Fique ligado você aí: muito em breve começa a terceira e última temporada de Dungeon Espiral e você não vai querer perder essa emoção!!!!!! Aproveite para ler ou reler todos os episódios já lançados:
Depois não diga que eu não avisei
e agora, uma novidade exclusiva da newsletter Não Sei Desenhar: resenha de ronco
Recentemente eu precisei, por questões de trabalho, dividir um quarto de duas camas de solteiro com outro cara. Eu fui avisado: “vai dormir antes de mim pra poder ter um pouco de sono”. Eu disse “hahah blz” e segui a sugestão porque tava cansado mesmo. Me deram um par de protetores auriculares, esses de espuma. Não dormi particularmente bem, mas a cama do local estava muito confortável. Ar condicionado gelado e cobertorzinho, coisa fina.
Em algum momento da noite, o gigante acordou. Ou melhor, dormiu.

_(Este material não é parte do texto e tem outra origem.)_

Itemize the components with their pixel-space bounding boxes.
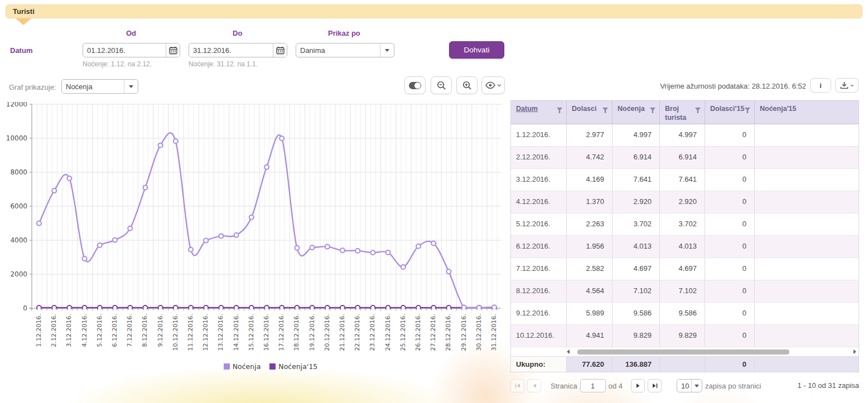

Eu já dividi quarto algumas vezes na vida. Já tive problemas de dormir com gente roncando que nem uns tratores. Eu mesmo já fui a pessoa que roncava. A vida é assim. Às vezes você ronca, às vezes você é roncado. Who snores the snorer?
Porém isso aqui foi diferente. É um ronco que beira o desesperador. A sonoridade passeia por várias frequências. As ondas de ronco cresciam rapidamente, numa sucessão pouco lógica de respirações. O momento mais alto do ronco surgia com rapidez, dando sustos, e não numa repetição irritante - o que de certa forma dava um tom de normalidade à coisa. A respiração travava com frequência, e é daí que vem o desespero: só pode ser um caso de apneia do sono, porque não é possível. Eu quase temi pela vida do cidadão algumas vezes. Em algum momento aquela respiração ia parar. A urgência de um CPAP parecia questão de vida ou morte. Os protetores auriculares? Não tinham a menor chance. Eles sequer encaixavam na minha orelha. Às sete da manhã, eu não levantei, eu desisti.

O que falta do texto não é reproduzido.